[DATA FOR PROCESSING]:
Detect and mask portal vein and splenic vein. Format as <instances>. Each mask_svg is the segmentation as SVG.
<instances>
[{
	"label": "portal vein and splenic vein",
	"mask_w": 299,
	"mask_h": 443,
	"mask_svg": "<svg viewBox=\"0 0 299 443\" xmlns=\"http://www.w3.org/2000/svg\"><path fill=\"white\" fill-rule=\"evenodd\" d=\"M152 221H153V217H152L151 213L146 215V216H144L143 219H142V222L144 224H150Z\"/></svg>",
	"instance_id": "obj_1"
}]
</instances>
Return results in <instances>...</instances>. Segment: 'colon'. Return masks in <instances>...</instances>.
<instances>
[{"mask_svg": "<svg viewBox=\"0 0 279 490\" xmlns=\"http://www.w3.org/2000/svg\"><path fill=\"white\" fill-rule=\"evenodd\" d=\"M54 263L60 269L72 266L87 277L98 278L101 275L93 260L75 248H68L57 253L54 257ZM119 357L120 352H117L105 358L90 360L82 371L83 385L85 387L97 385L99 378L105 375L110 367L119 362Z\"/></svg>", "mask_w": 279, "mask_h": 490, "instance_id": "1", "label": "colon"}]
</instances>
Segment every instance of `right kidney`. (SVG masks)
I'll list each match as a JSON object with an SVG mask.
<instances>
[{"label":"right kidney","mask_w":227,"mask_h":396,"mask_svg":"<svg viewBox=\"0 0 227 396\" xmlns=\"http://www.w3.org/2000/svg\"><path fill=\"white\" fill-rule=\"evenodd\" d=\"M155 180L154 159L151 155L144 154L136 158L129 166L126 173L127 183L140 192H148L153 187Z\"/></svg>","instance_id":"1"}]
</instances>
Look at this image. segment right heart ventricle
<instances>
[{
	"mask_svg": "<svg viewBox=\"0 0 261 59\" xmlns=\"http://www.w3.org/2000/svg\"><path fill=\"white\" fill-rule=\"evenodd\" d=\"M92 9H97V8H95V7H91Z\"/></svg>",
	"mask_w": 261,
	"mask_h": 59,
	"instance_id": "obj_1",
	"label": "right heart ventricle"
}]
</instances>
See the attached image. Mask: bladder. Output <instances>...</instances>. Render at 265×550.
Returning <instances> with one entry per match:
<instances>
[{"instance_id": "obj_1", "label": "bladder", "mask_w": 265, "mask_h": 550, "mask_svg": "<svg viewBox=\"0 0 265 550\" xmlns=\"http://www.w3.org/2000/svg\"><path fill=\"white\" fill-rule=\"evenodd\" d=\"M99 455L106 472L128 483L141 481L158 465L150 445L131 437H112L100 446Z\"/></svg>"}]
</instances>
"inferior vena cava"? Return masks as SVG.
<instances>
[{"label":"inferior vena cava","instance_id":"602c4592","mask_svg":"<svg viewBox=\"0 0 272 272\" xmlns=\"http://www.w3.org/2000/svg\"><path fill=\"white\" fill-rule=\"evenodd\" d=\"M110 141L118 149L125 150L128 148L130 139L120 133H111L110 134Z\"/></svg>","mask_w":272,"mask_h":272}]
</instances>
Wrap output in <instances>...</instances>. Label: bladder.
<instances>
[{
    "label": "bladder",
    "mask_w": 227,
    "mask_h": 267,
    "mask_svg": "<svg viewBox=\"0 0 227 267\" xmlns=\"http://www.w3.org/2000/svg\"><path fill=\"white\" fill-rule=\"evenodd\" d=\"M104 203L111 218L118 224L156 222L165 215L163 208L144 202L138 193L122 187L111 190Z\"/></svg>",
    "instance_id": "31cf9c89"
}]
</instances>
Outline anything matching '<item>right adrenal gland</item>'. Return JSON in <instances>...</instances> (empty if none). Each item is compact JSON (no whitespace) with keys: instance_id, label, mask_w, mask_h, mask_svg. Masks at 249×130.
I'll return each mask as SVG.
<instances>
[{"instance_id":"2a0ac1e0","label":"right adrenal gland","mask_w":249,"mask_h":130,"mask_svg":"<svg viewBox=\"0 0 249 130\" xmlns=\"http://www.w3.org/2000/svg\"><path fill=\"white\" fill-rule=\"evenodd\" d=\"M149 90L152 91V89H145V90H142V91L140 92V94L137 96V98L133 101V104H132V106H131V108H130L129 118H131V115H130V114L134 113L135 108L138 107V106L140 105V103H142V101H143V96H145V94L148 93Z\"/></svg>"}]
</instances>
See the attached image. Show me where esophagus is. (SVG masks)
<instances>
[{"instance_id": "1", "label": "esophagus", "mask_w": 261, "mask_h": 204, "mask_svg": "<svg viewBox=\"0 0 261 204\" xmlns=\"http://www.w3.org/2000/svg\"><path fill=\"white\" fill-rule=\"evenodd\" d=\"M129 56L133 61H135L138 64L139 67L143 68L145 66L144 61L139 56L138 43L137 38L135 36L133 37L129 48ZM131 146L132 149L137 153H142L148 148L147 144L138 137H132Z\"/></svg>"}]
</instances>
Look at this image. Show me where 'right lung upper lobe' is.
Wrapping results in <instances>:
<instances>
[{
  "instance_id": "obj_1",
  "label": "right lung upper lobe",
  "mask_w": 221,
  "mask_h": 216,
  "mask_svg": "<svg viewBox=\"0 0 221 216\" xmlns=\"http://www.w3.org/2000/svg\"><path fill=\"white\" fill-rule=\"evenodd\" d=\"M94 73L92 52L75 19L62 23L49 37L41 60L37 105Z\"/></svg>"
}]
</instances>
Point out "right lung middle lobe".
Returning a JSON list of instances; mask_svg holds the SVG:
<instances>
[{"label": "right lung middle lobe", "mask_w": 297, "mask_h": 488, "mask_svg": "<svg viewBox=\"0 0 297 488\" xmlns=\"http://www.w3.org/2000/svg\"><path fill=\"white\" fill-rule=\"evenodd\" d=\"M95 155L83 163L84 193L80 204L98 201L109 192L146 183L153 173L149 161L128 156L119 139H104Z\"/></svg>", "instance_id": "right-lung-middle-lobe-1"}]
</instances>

[WHAT IS EXPECTED]: Copy exactly the lines from the one containing "Look at this image. Show" through the last line of the records, both included, and nothing else.

[EXERCISE RESPONSE]:
Look at this image. Show me where 'right lung upper lobe' is.
Wrapping results in <instances>:
<instances>
[{
  "instance_id": "obj_1",
  "label": "right lung upper lobe",
  "mask_w": 221,
  "mask_h": 216,
  "mask_svg": "<svg viewBox=\"0 0 221 216\" xmlns=\"http://www.w3.org/2000/svg\"><path fill=\"white\" fill-rule=\"evenodd\" d=\"M94 73L92 52L75 19L62 23L49 37L41 60L37 105Z\"/></svg>"
}]
</instances>
Point out "right lung middle lobe".
Returning a JSON list of instances; mask_svg holds the SVG:
<instances>
[{"label": "right lung middle lobe", "mask_w": 297, "mask_h": 488, "mask_svg": "<svg viewBox=\"0 0 297 488\" xmlns=\"http://www.w3.org/2000/svg\"><path fill=\"white\" fill-rule=\"evenodd\" d=\"M95 155L83 163L84 193L80 204L98 201L109 192L146 183L153 173L149 161L128 156L119 139H104Z\"/></svg>", "instance_id": "right-lung-middle-lobe-1"}]
</instances>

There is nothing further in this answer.